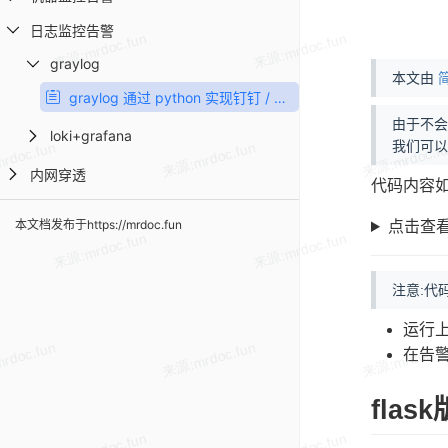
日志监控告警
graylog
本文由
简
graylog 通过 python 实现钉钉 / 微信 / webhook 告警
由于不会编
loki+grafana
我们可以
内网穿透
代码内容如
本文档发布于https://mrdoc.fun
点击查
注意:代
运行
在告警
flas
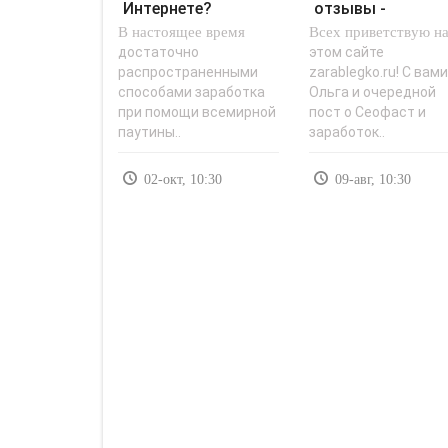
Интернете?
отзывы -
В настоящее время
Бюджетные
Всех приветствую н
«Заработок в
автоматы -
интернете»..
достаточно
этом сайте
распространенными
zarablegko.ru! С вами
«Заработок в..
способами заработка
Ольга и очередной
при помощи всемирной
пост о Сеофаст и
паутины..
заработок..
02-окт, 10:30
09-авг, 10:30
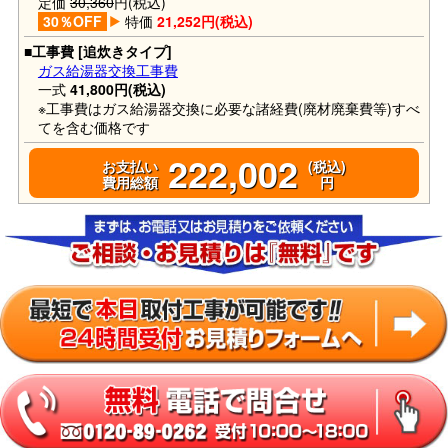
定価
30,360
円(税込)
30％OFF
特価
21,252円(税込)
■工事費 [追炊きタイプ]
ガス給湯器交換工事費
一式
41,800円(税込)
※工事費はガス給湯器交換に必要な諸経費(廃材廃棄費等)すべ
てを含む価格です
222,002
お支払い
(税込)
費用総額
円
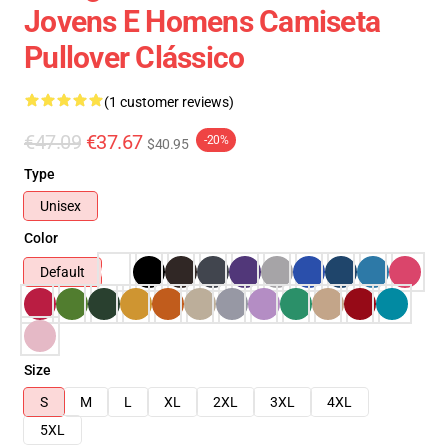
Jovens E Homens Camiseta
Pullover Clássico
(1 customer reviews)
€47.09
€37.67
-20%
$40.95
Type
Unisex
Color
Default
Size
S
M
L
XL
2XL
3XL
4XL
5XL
========
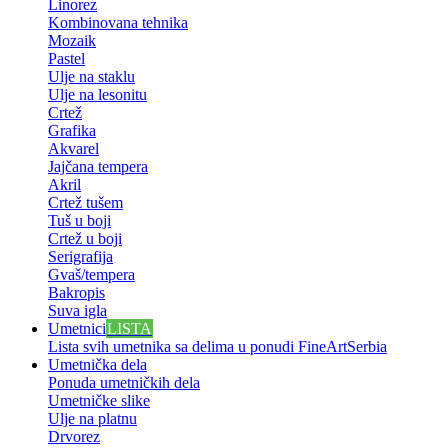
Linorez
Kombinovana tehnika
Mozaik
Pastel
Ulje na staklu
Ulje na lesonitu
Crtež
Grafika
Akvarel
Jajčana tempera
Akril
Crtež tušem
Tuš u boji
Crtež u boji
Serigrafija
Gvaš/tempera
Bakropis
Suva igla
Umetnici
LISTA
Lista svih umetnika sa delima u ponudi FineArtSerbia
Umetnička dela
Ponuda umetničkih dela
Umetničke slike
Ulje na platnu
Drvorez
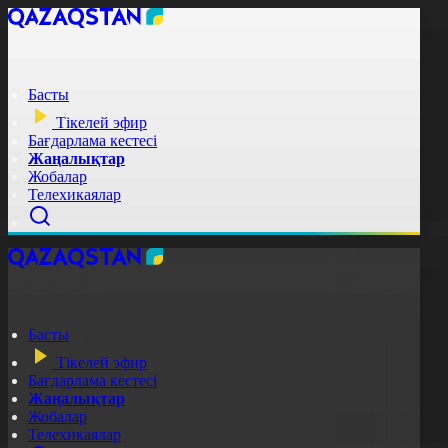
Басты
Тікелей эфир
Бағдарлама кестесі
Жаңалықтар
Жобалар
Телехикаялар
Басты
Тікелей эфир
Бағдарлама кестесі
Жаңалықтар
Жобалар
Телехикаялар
========
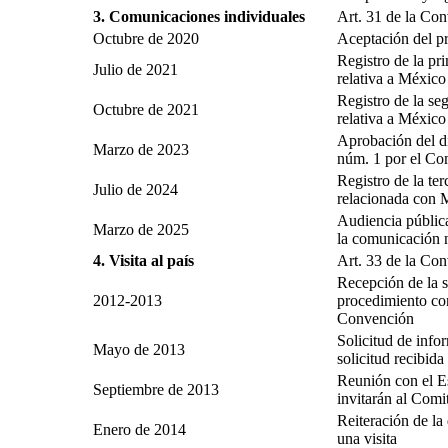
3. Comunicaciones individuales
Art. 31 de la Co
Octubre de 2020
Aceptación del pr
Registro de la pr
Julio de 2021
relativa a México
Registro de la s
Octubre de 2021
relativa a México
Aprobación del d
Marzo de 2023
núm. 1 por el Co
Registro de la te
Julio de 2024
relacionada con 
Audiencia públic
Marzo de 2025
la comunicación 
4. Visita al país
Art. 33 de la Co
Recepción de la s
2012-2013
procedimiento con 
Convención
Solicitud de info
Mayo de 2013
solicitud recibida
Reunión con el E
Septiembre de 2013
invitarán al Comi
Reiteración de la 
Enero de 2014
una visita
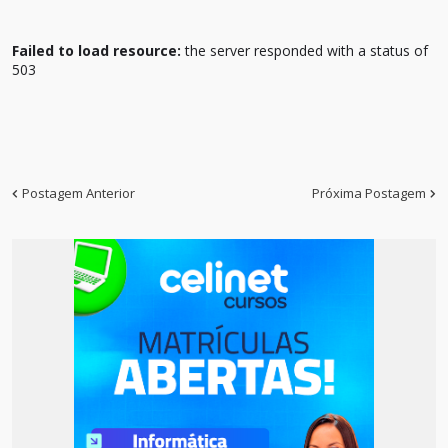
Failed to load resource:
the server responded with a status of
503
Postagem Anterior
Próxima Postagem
========
Each line above that holds the string "Ulje" should be copied and shown.

• _Response area_
Ulje na staklu
Ulje na lesonitu
Ulje na platnu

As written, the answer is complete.